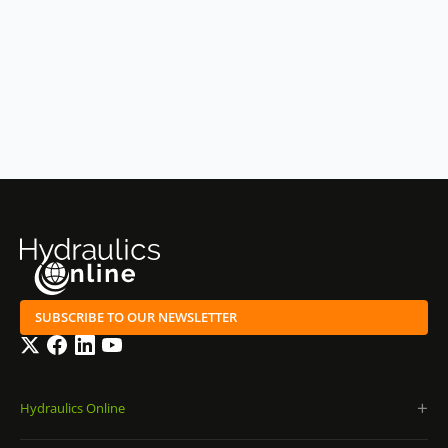
SUBSCRIBE TO OUR NEWSLETTER
Twitter
Facebook
LinkedIn
YouTube
Hydraulics Online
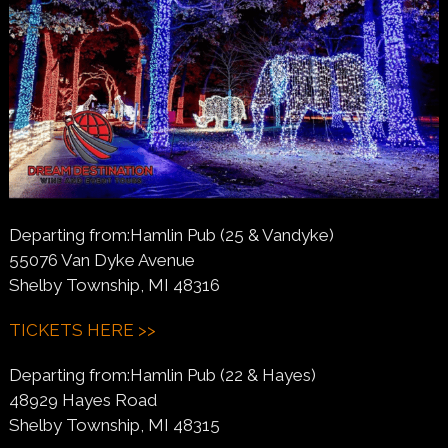
Departing from:Hamlin Pub (25 & Vandyke)
55076 Van Dyke Avenue
Shelby Township, MI 48316
TICKETS HERE >>
Departing from:Hamlin Pub (22 & Hayes)
48929 Hayes Road
Shelby Township, MI 48315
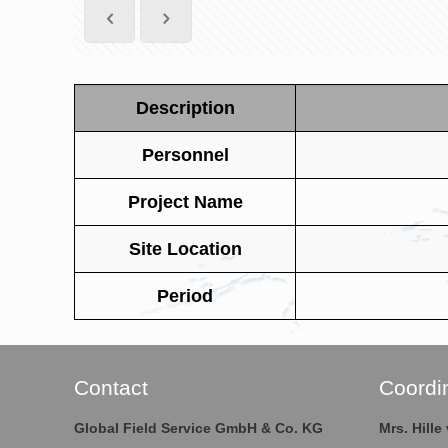
Description
Personnel
Project Name
Site Location
Period
Contact
Coordi
Global Field Service GmbH & Co. KG
Mrs. Hill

--------------------

* [Task instructions] Be exact. Write out all the entries and omit the pictures.

* [Solution for this task]
SUBSCRIBE TO OUR NEWSLETTER
Twitter
Facebook
LinkedIn
YouTube
Hydraulics Online
Departing from:Hamlin Pub (25 & Vandyke)
55076 Van Dyke Avenue
Shelby Township, MI 48316
TICKETS HERE >>
Departing from:Hamlin Pub (22 & Hayes)
48929 Hayes Road
Shelby Township, MI 48315
Description
Personnel
Project Name
Site Location
Period
Contact
Coordi
Global Field Service GmbH & Co. KG
Mrs. Hill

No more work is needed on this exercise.